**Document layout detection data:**
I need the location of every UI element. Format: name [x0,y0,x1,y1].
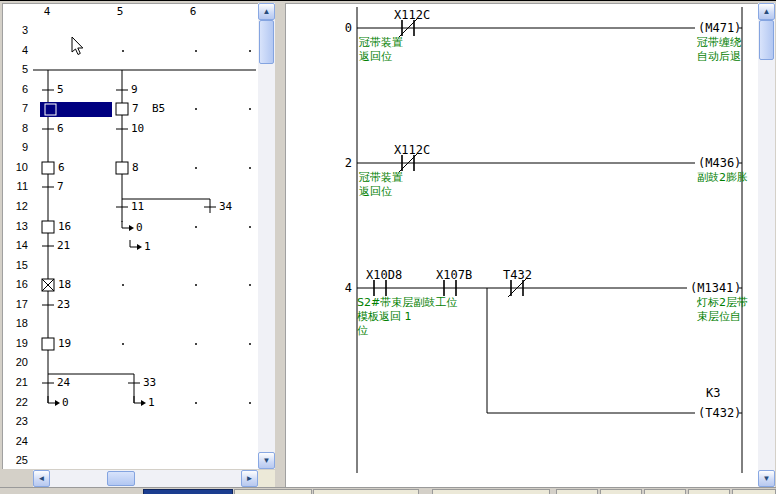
plc-programming-window: ▲ ▼ ◄ ► ▲ ▼ 4563456789101112131415161718… [0,0,776,494]
scrollbar-corner [258,470,275,487]
taskbar-item[interactable] [432,489,550,494]
taskbar-item[interactable] [732,489,776,494]
taskbar-item[interactable] [600,489,642,494]
taskbar-item[interactable] [688,489,730,494]
sfc-vertical-scrollbar[interactable]: ▲ ▼ [258,3,275,469]
taskbar-item[interactable] [313,489,419,494]
ladder-vscroll-thumb[interactable] [759,20,774,60]
ladder-vertical-scrollbar[interactable]: ▲ ▼ [758,3,775,487]
sfc-horizontal-scrollbar[interactable]: ◄ ► [33,470,258,487]
status-bar [0,487,776,494]
taskbar-active-item[interactable] [143,489,233,494]
sfc-diagram-panel[interactable] [2,3,258,469]
scroll-left-icon[interactable]: ◄ [33,470,50,487]
scroll-up-icon[interactable]: ▲ [258,3,275,20]
scroll-down-icon[interactable]: ▼ [758,470,775,487]
ladder-diagram-panel[interactable] [285,3,758,487]
sfc-vscroll-thumb[interactable] [259,20,274,64]
scroll-down-icon[interactable]: ▼ [258,452,275,469]
taskbar-item[interactable] [234,489,312,494]
taskbar-item[interactable] [644,489,686,494]
scroll-right-icon[interactable]: ► [241,470,258,487]
taskbar-item[interactable] [556,489,598,494]
scroll-up-icon[interactable]: ▲ [758,3,775,20]
sfc-hscroll-thumb[interactable] [107,471,135,486]
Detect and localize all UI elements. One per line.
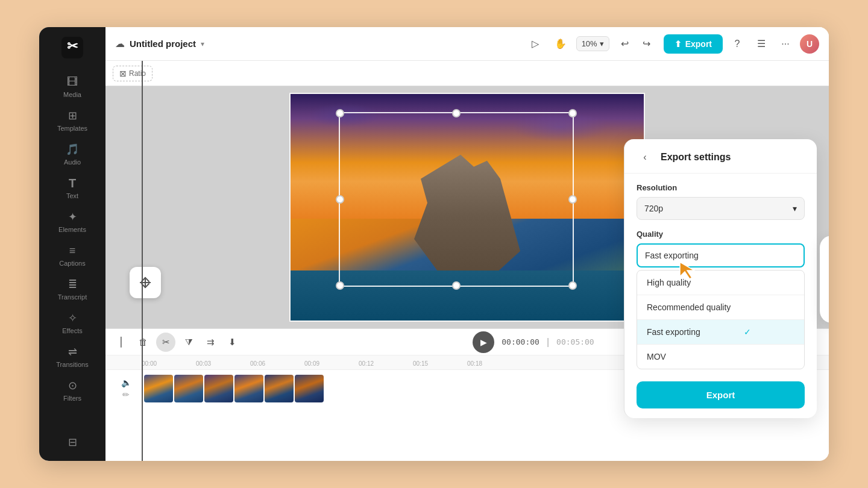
templates-icon: ⊞ <box>66 109 79 122</box>
resolution-value: 720p <box>644 204 663 213</box>
clip-5[interactable] <box>265 375 294 402</box>
select-tool-btn[interactable]: ▷ <box>526 34 545 54</box>
quality-option-high[interactable]: High quality <box>637 271 804 295</box>
content-area: ⊠ Ratio <box>105 61 829 461</box>
sidebar-item-templates[interactable]: ⊞ Templates <box>39 103 105 137</box>
list-btn[interactable]: ☰ <box>752 34 771 54</box>
zoom-value: 10% <box>582 39 597 48</box>
ratio-label: Ratio <box>129 69 146 78</box>
ratio-icon: ⊠ <box>119 69 127 78</box>
quality-label: Quality <box>637 230 805 239</box>
zoom-select[interactable]: 10% ▾ <box>576 36 609 51</box>
canvas-panel: ⊠ Ratio <box>105 61 829 328</box>
sidebar-item-filters[interactable]: ⊙ Filters <box>39 373 105 407</box>
quality-option-fast[interactable]: Fast exporting ✓ <box>637 320 804 345</box>
quality-option-mov-label: MOV <box>647 352 666 361</box>
resolution-label: Resolution <box>637 183 805 192</box>
video-background <box>291 94 644 321</box>
sidebar-item-effects[interactable]: ✧ Effects <box>39 305 105 339</box>
speed-tool[interactable]: ⇉ <box>202 334 219 351</box>
transitions-icon: ⇌ <box>66 345 79 358</box>
help-btn[interactable]: ? <box>728 34 747 54</box>
sidebar-item-text[interactable]: T Text <box>39 170 105 204</box>
export-back-button[interactable]: ‹ <box>637 149 653 166</box>
sidebar-item-label: Elements <box>58 226 86 233</box>
clip-4[interactable] <box>234 375 263 402</box>
more-btn[interactable]: ··· <box>776 34 795 54</box>
topbar-center: ▷ ✋ 10% ▾ ↩ ↪ <box>526 34 656 54</box>
sidebar-item-media[interactable]: 🎞 Media <box>39 69 105 103</box>
sidebar-item-label: Media <box>63 91 81 98</box>
main-area: ☁ Untitled project ▾ ▷ ✋ 10% ▾ ↩ ↪ ⬆ <box>105 27 829 461</box>
clip-3[interactable] <box>204 375 233 402</box>
topbar-right: ⬆ Export ? ☰ ··· U <box>664 34 819 54</box>
sidebar-item-transitions[interactable]: ⇌ Transitions <box>39 339 105 373</box>
quality-option-recommended-label: Recommended quality <box>647 302 731 312</box>
sidebar-item-label: Audio <box>64 158 81 166</box>
ruler-mark-2: 00:06 <box>250 360 304 367</box>
sidebar-item-captions[interactable]: ≡ Captions <box>39 238 105 272</box>
hand-tool-btn[interactable]: ✋ <box>551 34 570 54</box>
quality-option-mov[interactable]: MOV <box>637 345 804 369</box>
mute-btn[interactable]: 🔈 <box>121 378 131 387</box>
sidebar-item-label: Captions <box>59 260 85 267</box>
export-btn-label: Export <box>685 39 712 49</box>
export-button[interactable]: ⬆ Export <box>664 34 723 54</box>
resolution-select[interactable]: 720p ▾ <box>637 197 805 220</box>
filters-icon: ⊙ <box>66 379 79 392</box>
quality-option-recommended[interactable]: Recommended quality <box>637 295 804 320</box>
sidebar-item-label: Transitions <box>56 361 88 368</box>
media-icon: 🎞 <box>66 75 79 89</box>
text-icon: T <box>66 177 79 190</box>
app-logo: ✂ <box>59 34 86 61</box>
transcript-icon: ≣ <box>66 278 79 291</box>
split-tool[interactable]: ⎮ <box>113 334 130 351</box>
fit-fill-button[interactable] <box>130 267 161 298</box>
capcut-brand-badge <box>820 236 829 323</box>
edit-btn[interactable]: ✏ <box>122 390 130 399</box>
export-panel-body: Resolution 720p ▾ Quality Fast exporting <box>624 174 817 379</box>
sidebar-item-audio[interactable]: 🎵 Audio <box>39 137 105 170</box>
play-button[interactable]: ▶ <box>473 331 494 353</box>
quality-input[interactable]: Fast exporting <box>637 243 805 267</box>
sidebar-item-label: Transcript <box>58 293 87 301</box>
panel-export-button[interactable]: Export <box>637 381 805 408</box>
chevron-down-icon[interactable]: ▾ <box>201 40 204 48</box>
clip-6[interactable] <box>295 375 324 402</box>
current-time: 00:00:00 <box>502 337 539 346</box>
canvas-toolbar: ⊠ Ratio <box>105 61 829 86</box>
export-upload-icon: ⬆ <box>675 39 682 49</box>
clip-1[interactable] <box>144 375 173 402</box>
sidebar-item-settings[interactable]: ⊟ <box>66 430 79 454</box>
topbar: ☁ Untitled project ▾ ▷ ✋ 10% ▾ ↩ ↪ ⬆ <box>105 27 829 61</box>
ruler-mark-3: 00:09 <box>304 360 359 367</box>
project-title[interactable]: Untitled project <box>130 39 196 49</box>
delete-tool[interactable]: 🗑 <box>134 334 151 351</box>
playhead[interactable] <box>142 61 143 461</box>
sidebar-item-transcript[interactable]: ≣ Transcript <box>39 272 105 305</box>
user-avatar[interactable]: U <box>800 34 819 54</box>
export-panel-title: Export settings <box>661 152 731 163</box>
trim-tool[interactable]: ⧩ <box>180 334 197 351</box>
water <box>291 271 644 321</box>
quality-option-fast-label: Fast exporting <box>647 327 700 337</box>
audio-icon: 🎵 <box>66 143 79 156</box>
captions-icon: ≡ <box>66 244 79 257</box>
ruler-mark-5: 00:15 <box>413 360 467 367</box>
undo-btn[interactable]: ↩ <box>615 34 635 54</box>
ruler-mark-1: 00:03 <box>196 360 250 367</box>
time-separator: | <box>547 337 549 348</box>
ruler-mark-6: 00:18 <box>467 360 521 367</box>
ratio-button[interactable]: ⊠ Ratio <box>113 66 153 81</box>
crop-tool[interactable]: ✂ <box>156 333 175 352</box>
redo-btn[interactable]: ↪ <box>637 34 656 54</box>
quality-option-high-label: High quality <box>647 278 691 287</box>
video-frame <box>289 93 645 322</box>
svg-text:✂: ✂ <box>67 39 78 54</box>
track-controls: 🔈 ✏ <box>113 378 139 399</box>
sidebar-item-label: Filters <box>63 395 81 402</box>
sidebar-item-elements[interactable]: ✦ Elements <box>39 204 105 238</box>
export-tool[interactable]: ⬇ <box>224 334 241 351</box>
sidebar-item-label: Text <box>66 192 78 199</box>
clip-2[interactable] <box>174 375 203 402</box>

**Problem details:**
The answer must be one number: how many lines in the records above contain "video".

**Answer to the exercise:**
2